I think gamers do this because often they're shy, and lazy. I don't mean that as a "oh no, they're terrible people!" I just mean, normally shy and lazy. To find Retreads you have to be willing to talk to people at work and parties and among non-gaming friends of yours about your gaming hobby - it's amazing how often someone will say, "oh yeah, I roleplayed a few times, that was fun." But you never expect it. And to get someone who knows nothing about gaming, but who's had similar interests (like Myst, or Choose Your Own Adventure books, or scifi and fantasy tv series), and tell them all about gaming, it's hard work. You have to have quite some confidence and willpower. Much less of a challenge going for the Oldies and Lost Causes.

Quote:
The one thing I question is your focus on getting people who will fit well into a group.
That's because, as we've noted upthread, you've had less experience with godawful players and roleplayers. Many of us have met some really dreadful roleplayers, and dreadful players. Part of being lazy and shy, at just a normal everyday level of laziness and shyness, is that you're scared of meeting some complete lunatic or dork, and then getting stuck with them. Easier to just get the Oldies and Lost Causes - the Lost Cause, remember, usually being some spouse or friend... "at least I know he's not a loon..."

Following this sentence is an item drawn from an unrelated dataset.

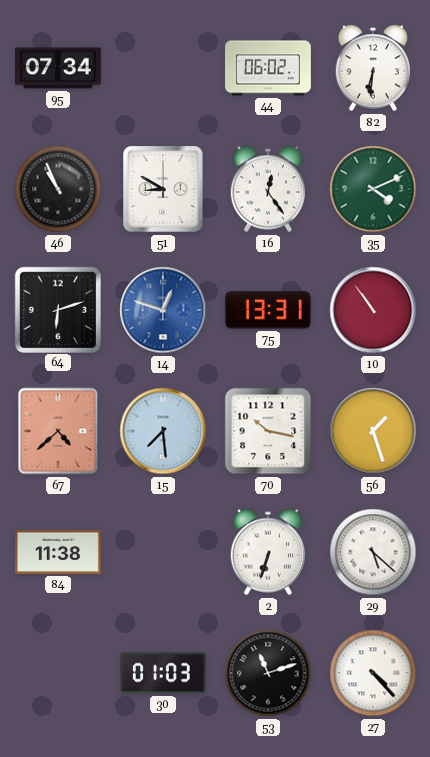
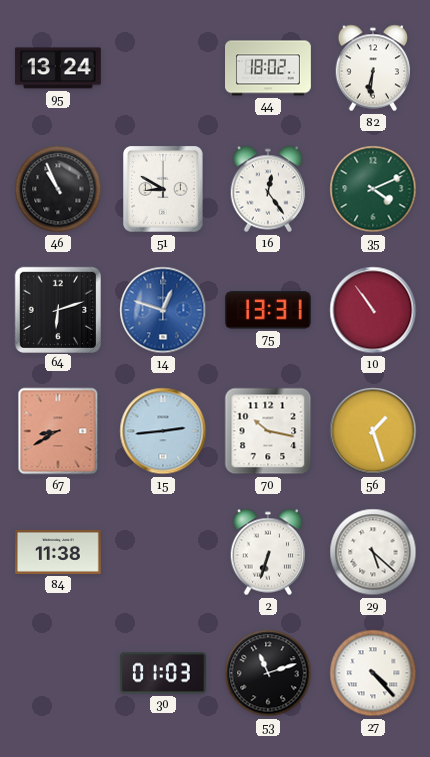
95: 07:34 -> 13:24
44: 06:02 -> 18:02
67: 4:38 -> 8:40
15: 7:29 -> 2:44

I also mention getting people who'll fit well together because many people when forming a group simply don't think of it. "They all like D&D, so they'll all get along fine!" Well, maybe, maybe not. When I was a kid I had this idea that if you were basically nice to people, they'd all like you, and if you were nasty to them, they'd all hate you. Then of course I grew up and found that someone people will like or dislike you regardless of how nice or nasty you are to them;) Ain't no accountin' for taste, and all that. That doesn't mean I think these people are childish. It's just that if you don't really think about something or discuss it, you have these unconscious assumptions in your head which you follow. Naivete. "They all like D&D, so they'll all get along fine!"

Again, it's the kind of stuff that's obvious once you say it, but which you wouldn't necessarily think of yourself. Like when I first realised D&D wasn't a realistic system... my first girlfriend was playing a barbarian slaying an umberhulk, he struck a blow on her, then her next blow did one hit point's damage and he dropped. "He had just 1HP left and he still hurt me bad? How?" Of course, nothing in the rules said otherwise... it'd never occurred to me to question them until she did:) "That's obvious! Um, now that you said it..."

Quote:
If you're recruiting Retreads and Newbies, you don't need to have a group for them to fit into. You can invite people who know each other in some other way and get along, or who you think might like each other, and maybe add a couple of Oldies for spice, without bringing along all the baggage of a whole group of Oldies.
Certainly. But I think that many gamers grew up with D&D, and with the ideas of gaming presented there. I mean that gamers often dream of having a Grand Epic Campaign which goes from 1st to 20th level, with the same players and the same GM and the same characters, once a week, every week except Christmas and Easter, for ten years. Many games are designed with this type of play in mind, an open-ended campaign which in principle may never end. That's what a lot of gamers dream of.

So they search for that, and that's another reason they focus on Oldies. "A Newbie, who knows if they'll stay, they might not like it after a while. And a Retread, well, she left gaming once, she might again! But that Oldie, wow, look at his gaming book collection, that's a guy who's going to still be at the table eight years from now, I mean he carries his dice with him everywhere he goes..."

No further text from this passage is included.